Healthcare.gov has eliminated the web chat customer service option. Sometime around the beginning of March, the online chat feature that has been present since Healthcare.gov was launched disappeared. Although previous posts on the Healthcare.gov blog still refer to the "live chat" feature, the ubiquitous blue box in the lower right corner of most pages on the site is gone.
Here is an example of how the "Live Chat" button previously appeared:
There is even a cached page at Archive.org that shows the now obsolete chat window. But the address for the chat window, https://www.healthcare.gov/chat, is now automatically redirected to the Contact Us page.
That same Contact Us page provides the most obvious evidence of the removal of the chat feature. A cached version of the page from February 28 appears this way. The lower left box says that "Online Chat" is a "great way to get quick questions answered. Available 24 hours a day, 7 days a week." Note the "live chat" button in the lower right corner as well:
On the next available cached version of the page, March 5, four boxes have become three. Online Chat is gone:
While the dropping of the live chat feature passed without mention, Julie Bataille, director of communications for the Centers for Medicare and Medicaid Services (CMS), alluded to a change in a February 27 post at the Health and Human Services (HHS) Digital Strategy blog, saying that "we will transition 1500 service representatives from web chat to direct telephone assistance where they can help consumers with enrollment 24/7." Bataille did not indicate that web chat was being abandoned altogether.

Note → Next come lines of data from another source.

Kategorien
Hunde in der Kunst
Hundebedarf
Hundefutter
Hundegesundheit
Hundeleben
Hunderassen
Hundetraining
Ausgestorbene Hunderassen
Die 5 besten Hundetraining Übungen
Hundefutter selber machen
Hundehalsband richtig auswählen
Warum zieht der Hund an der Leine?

HHS further noted in a blog post on March 11 that with 20 days to go in open enrollment, the agency was making "consumer improvements" and "staffing up." The improvements included streamlining the account creation process, adding new "help text" for common questions, and adding system capacity to handle the expected increase in volume as the deadline nears. "Staffing up" consisted of adding 2,000 phone representatives to answer calls at the 24/7 customer service number, and increased training for all representatives. It is unclear if that 2,000 includes the 1,500 transfers from the now defunct live chat service.
The removal of live chat is not the first time Healthcare.gov has made undocumented changes to the site:
- In January 2014, after THE WEEKLY STANDARD identified a security vulnerability on the site, HHS quickly and without notice disabled public access to the "open data" user profiles responsible for the opening.

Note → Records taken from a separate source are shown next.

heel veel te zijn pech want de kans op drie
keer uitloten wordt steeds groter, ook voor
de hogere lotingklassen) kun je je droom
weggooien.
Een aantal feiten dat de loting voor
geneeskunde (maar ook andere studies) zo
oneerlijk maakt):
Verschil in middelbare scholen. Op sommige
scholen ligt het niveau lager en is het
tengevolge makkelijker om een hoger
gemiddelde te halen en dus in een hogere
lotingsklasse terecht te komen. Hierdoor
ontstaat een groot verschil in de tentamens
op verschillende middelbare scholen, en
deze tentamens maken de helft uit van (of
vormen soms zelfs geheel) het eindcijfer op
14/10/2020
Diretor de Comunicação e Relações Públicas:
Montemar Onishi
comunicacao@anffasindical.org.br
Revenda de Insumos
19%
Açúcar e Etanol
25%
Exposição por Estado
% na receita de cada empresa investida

- In October 2013, we reported that Healthcare.gov was using copyrighted software code without attribution. Shortly thereafter, the attribution was added to the code despite HHS's failure to respond to repeated email inquiries about the missing lines.
- Also in October 2013, we reported the existence of the phrase "no reasonable expectation of privacy" in the source code of the Terms and Conditions of the site, although the words did not appear visible on the screen to users. Not until Kathleen Sebelius herself was confronted in a Congressional hearing with the issue was the phrase removed two weeks later.
- In late September 2013, we reported that a reference to "free or low-cost healthcare" was abruptly changed to simply "low-cost." HHS later described the deletion of "free" as a "routine change."
HHS has not responded to an email inquiry about the removal of the live chat feature from Healthcare.gov.